This article originally appeared on and in Chain Store Age magazine.

The U.S. dollar has risen by more than 20% against the other major currencies over the last year, buoyed by a respectable if not torrid economic recovery and sinking oil prices, among other factors. That could be a breath of fresh air for U.S. shoppers with a taste for imported goods. For global mega-brands like PVH, Microsoft and Coach, however, the implications are closer to a gathering storm.

The reason, of course, is that every uptick in the dollar has the effect of reducing both revenue and profitability for U.S.-based companies. Apple’s fourth-quarter profits last year would have been $2 billion higher but for the soaring greenback. In the third quarter of fiscal 2015, Nike’s revenue was up by 7%, but that was 6 percentage points less than the 13% increase the company would have posted on a constant currency basis.

The last time the dollar was this strong was in 2002, when there were far fewer global companies and the effects of currency turbulence were therefore less damaging. Companies that have since gone global may be facing the currency challenge for the first time.

But they don’t have to give in to it.


On the face of it, brands could juice revenue by raising prices—or so it would seem. Price is a quick, simple lever to pull, except that European consumers are already blanching at price tags on Fossil watches and Lululemon yoga pants. In addition, the Internet has broken down barriers to pricing information, making consumers much more educated and, in some cases, positioning them to profit from the crisis.

While cutting prices may be a nonstarter, a more sustainable solution with minimal consumer impact would be to strategically pare back SG&A spending—the selling, general and administrative services that can easily account for as much as 10% of a corporation’s expenses.

Well, of course. Even freshman business majors know that when margins are squeezed and you’ve pushed prices to the max, the only remaining option is to cut expenses.

The problem is that understanding the theoretical benefits of strategic cost reduction isn’t the same as identifying and calculating costs across the enterprise and then strategically reducing them. It takes a serious commitment of time, money and personnel for a global corporation to view its total non-merchandise spend—a prerequisite to identifying opportunities for realistic cost savings. Few companies have this information at all, let alone take action on it.

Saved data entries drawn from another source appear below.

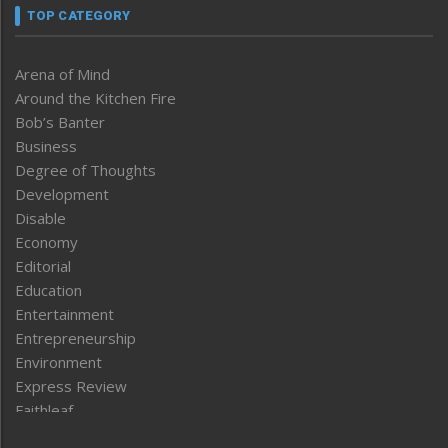
TOP CATEGORY
Arena of Mind
Around the Kitchen Fire
Bob’s Banter
Business
Degree of Thoughts
Development
Disable
Economy
Editorial
Education
Entertainment
Entrepreneurship
Environment
Express Review
Faithleaf
Featured News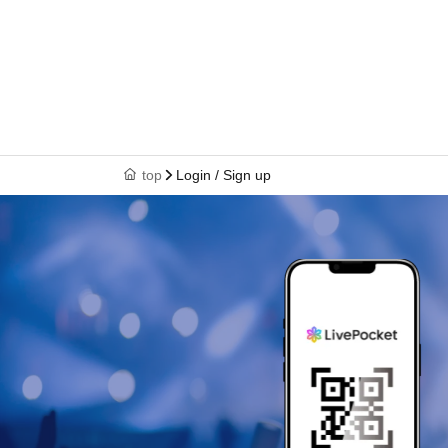
top
Login / Sign up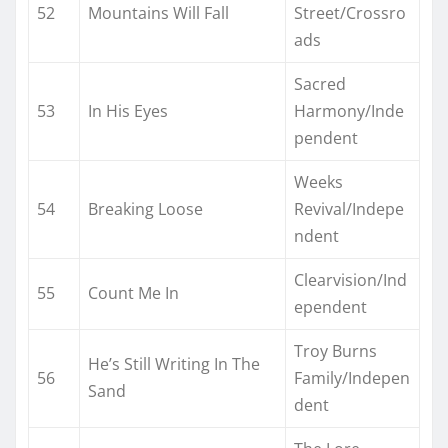
52
Mountains Will Fall
Street/Crossro
ads
Sacred
53
In His Eyes
Harmony/Inde
pendent
Weeks
54
Breaking Loose
Revival/Indepe
ndent
Clearvision/Ind
55
Count Me In
ependent
Troy Burns
He’s Still Writing In The
56
Family/Indepen
Sand
dent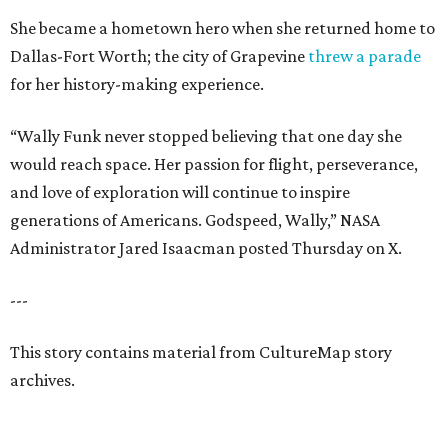
She became a hometown hero when she returned home to
Dallas-Fort Worth; the city of Grapevine
threw a parade
for her history-making experience.
“Wally Funk never stopped believing that one day she
would reach space. Her passion for flight, perseverance,
and love of exploration will continue to inspire
generations of Americans. Godspeed, Wally,” NASA
Administrator Jared Isaacman posted Thursday on X.
---
This story contains material from CultureMap story
archives.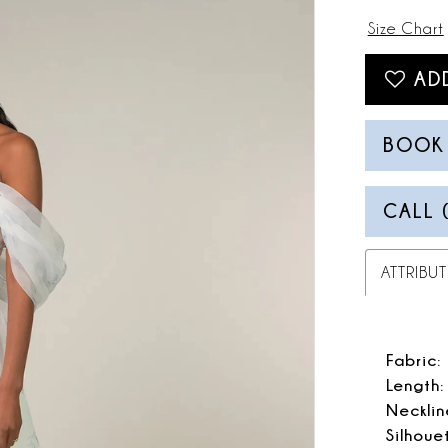
Size Chart
AD
BOOK
CALL 
ATTRIBUT
Fabric:
Length:
Necklin
Silhoue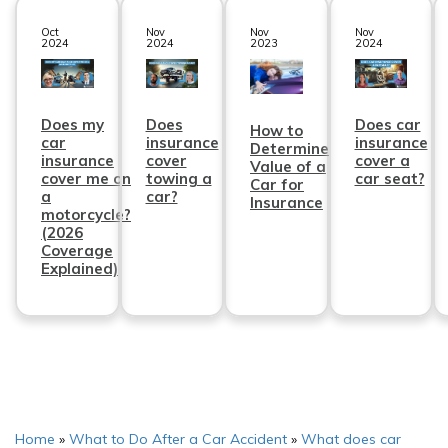
Oct
Nov
Nov
Nov
2024
2024
2023
2024
Does my
Does
Does car
How to
car
insurance
insurance
Determine
insurance
cover
cover a
Value of a
cover me on
towing a
car seat?
Car for
a
car?
Insurance
motorcycle?
(2026
Coverage
Explained)
Home
»
What to Do After a Car Accident
»
What does car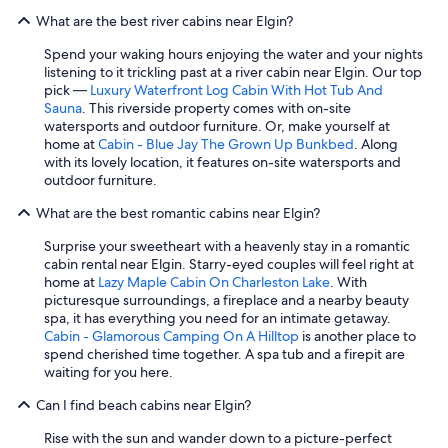
What are the best river cabins near Elgin?
Spend your waking hours enjoying the water and your nights
listening to it trickling past at a river cabin near Elgin. Our top
pick —
Luxury Waterfront Log Cabin With Hot Tub And
Sauna
. This riverside property comes with on-site
watersports and outdoor furniture. Or, make yourself at
home at
Cabin - Blue Jay The Grown Up Bunkbed
. Along
with its lovely location, it features on-site watersports and
outdoor furniture.
What are the best romantic cabins near Elgin?
Surprise your sweetheart with a heavenly stay in a romantic
cabin rental near Elgin. Starry-eyed couples will feel right at
home at
Lazy Maple Cabin On Charleston Lake
. With
picturesque surroundings, a fireplace and a nearby beauty
spa, it has everything you need for an intimate getaway.
Cabin - Glamorous Camping On A Hilltop
is another place to
spend cherished time together. A spa tub and a firepit are
waiting for you here.
Can I find beach cabins near Elgin?
Rise with the sun and wander down to a picture-perfect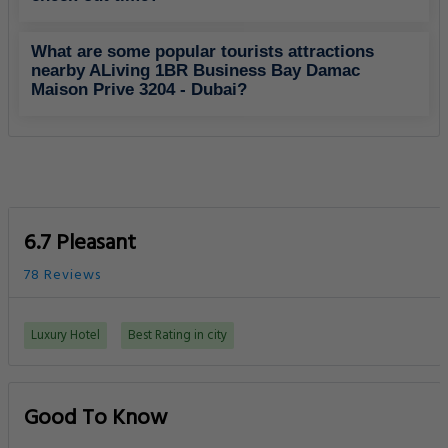
What are some popular tourists attractions
nearby ALiving 1BR Business Bay Damac
Maison Prive 3204 - Dubai?
6.7 Pleasant
78 Reviews
Luxury Hotel
Best Rating in city
Good To Know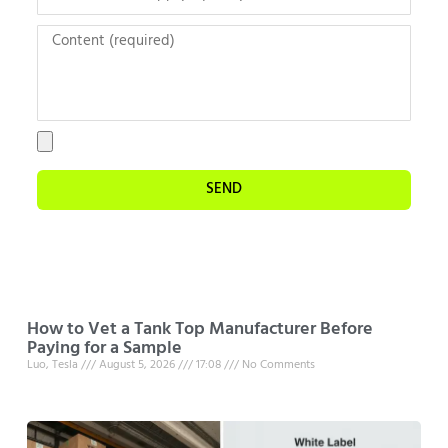
SEND
How to Vet a Tank Top Manufacturer Before
Paying for a Sample
Luo, Tesla
August 5, 2026
17:08
No Comments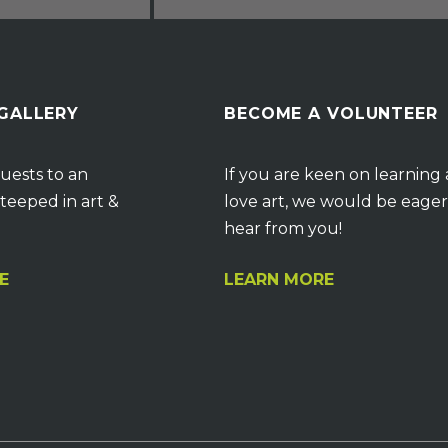
 GALLERY
BECOME A VOLUNTEER
uests to an
If you are keen on learning
teeped in art &
love art, we would be eager
hear from you!
E
LEARN MORE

That said, for brands that have been battered in the currency storm, a well-thought-out cost calculation and strategic cost-reduction initiative is well worth the investment, whether it’s handled internally or entrusted to outside resources.

The dramatic shifts in the global landscape have created opportunities for savings that wouldn’t have been obvious or practical as recently as three years ago. What’s more, there are measures that can be implemented right now, yielding immediate savings.

The following options, while not an exhaustive list of action steps, can be an effective starting point:

  • Changing the channel. Start by taking stock of your channel mix. If it has shifted more than 10% in the last few years due to the omnichannel revolution, it’s likely that your related costs are growing faster than the revenue.
  • Leveraging supplier relationships. Reach out to your highest-volume suppliers—the ones you use for your longest-running products—and push them to commit to year-over-year price adjustments. » Remapping the back office. Take a fresh look at your location costs with a view to moving back-office functions to lower-cost geographies—or outsourcing them altogether.
  • Revisiting the case for DIY. If you have outsourced some functions, have you netted the savings you anticipated? If not, it may be time to put those functions out to bid again—or even consider bringing them back in-house.
  • Buying smarter. Savings often come about from changing how you buy rather than what you buy. Contract reviews of any agreements like enterprise resource planning programs—negotiated by purchasing professionals rather than IT specialists— might lead to a significant reduction of your costs.
  • Realigning resources with revenue. Not all product categories are created equal. Look for inefficiencies in your total merchandising, staffing and product development spend, shifting resources away from low-priority categories and into high-potential ones.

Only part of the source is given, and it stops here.